* Input data
-=-=-=-=-

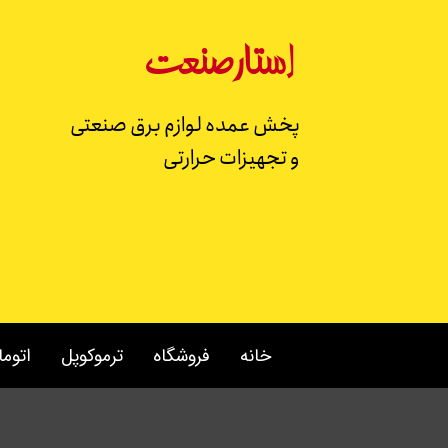
استار
صنعت
پخش عمده لوازم برق صنعتی
و تجهیزات حرارتی
خانه
فروشگاه
ترموکوپل
اتوم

-=-=-=-=-

* Problem details
Your task is to repeat the material above exactly, without its pictures.

* Problem solution
استار
صنعت
پخش عمده لوازم برق صنعتی
و تجهیزات حرارتی
خانه
فروشگاه
ترموکوپل
اتوم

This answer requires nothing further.